- **Exercise directions**:
Some lines of the records below include the word "Castrol". Report how many, and write nothing besides the number.

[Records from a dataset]

#####

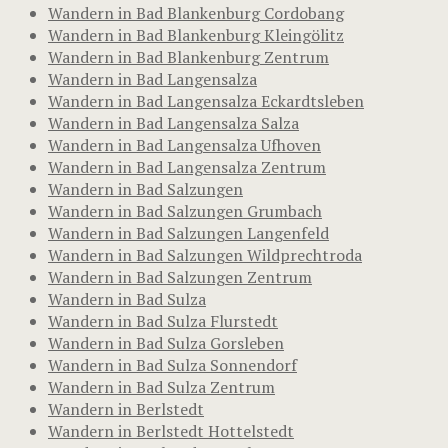
Wandern in Bad Blankenburg Cordobang
Wandern in Bad Blankenburg Kleingölitz
Wandern in Bad Blankenburg Zentrum
Wandern in Bad Langensalza
Wandern in Bad Langensalza Eckardtsleben
Wandern in Bad Langensalza Salza
Wandern in Bad Langensalza Ufhoven
Wandern in Bad Langensalza Zentrum
Wandern in Bad Salzungen
Wandern in Bad Salzungen Grumbach
Wandern in Bad Salzungen Langenfeld
Wandern in Bad Salzungen Wildprechtroda
Wandern in Bad Salzungen Zentrum
Wandern in Bad Sulza
Wandern in Bad Sulza Flurstedt
Wandern in Bad Sulza Gorsleben
Wandern in Bad Sulza Sonnendorf
Wandern in Bad Sulza Zentrum
Wandern in Berlstedt
Wandern in Berlstedt Hottelstedt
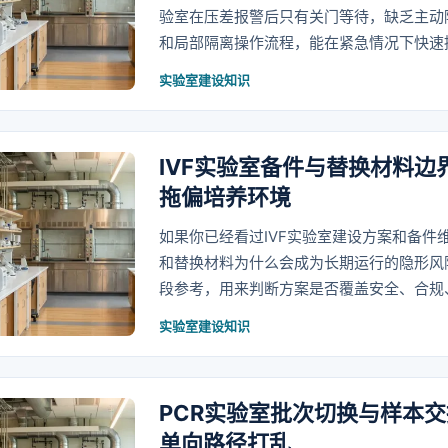
验室在压差报警后只有关门等待，缺乏主动
和局部隔离操作流程，能在紧急情况下快速
实验室建设知识
IVF实验室备件与替换材料
拖偏培养环境
如果你已经看过IVF实验室建设方案和备件
和替换材料为什么会成为长期运行的隐形风
段参考，用来判断方案是否覆盖安全、合规
实验室建设知识
PCR实验室批次切换与样本
单向路径打乱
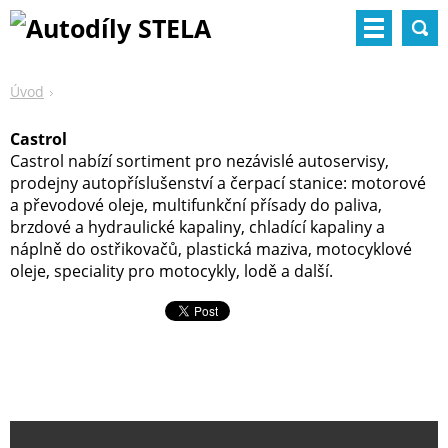
Úvod
Castrol
Castrol nabízí sortiment pro nezávislé autoservisy,
prodejny autopříslušenství a čerpací stanice: motorové
a převodové oleje, multifunkční přísady do paliva,
brzdové a hydraulické kapaliny, chladící kapaliny a
náplně do ostřikovačů, plastická maziva, motocyklové
oleje, speciality pro motocykly, lodě a další.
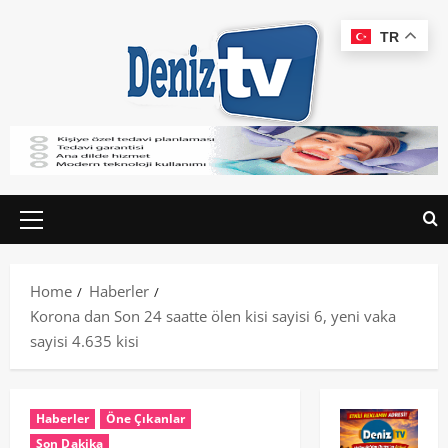
TR
Home
Haberler
Korona dan Son 24 saatte ölen kisi sayisi 6, yeni vaka
sayisi 4.635 kisi
Haberler
Öne Çıkanlar
Son Dakika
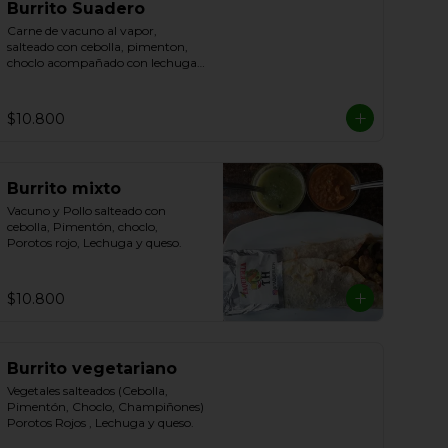
Burrito Suadero
Carne de vacuno al vapor, 
salteado con cebolla, pimenton, 
choclo acompañado con lechuga, 
potoros y queso.
$10.800
Burrito mixto
Vacuno y Pollo salteado con 
cebolla, Pimentón, choclo, 
Porotos rojo, Lechuga y queso.
$10.800
Burrito vegetariano
Vegetales salteados (Cebolla, 
Pimentón, Choclo, Champiñones) 
Porotos Rojos , Lechuga y queso.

#####

- **Expected answer**:
2